▶ [EXERCISE REQUIREMENTS]: For the entries that follow, produce an exact copy with no pictures in it.

[Extracted page text data]
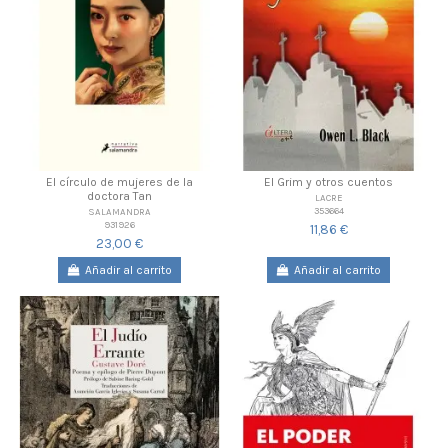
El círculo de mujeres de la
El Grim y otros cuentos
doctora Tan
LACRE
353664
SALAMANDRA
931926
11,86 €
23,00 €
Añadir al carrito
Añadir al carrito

▶ [WRITTEN SOLUTION]:
El círculo de mujeres de la
El Grim y otros cuentos
doctora Tan
LACRE
353664
SALAMANDRA
931926
11,86 €
23,00 €
Añadir al carrito
Añadir al carrito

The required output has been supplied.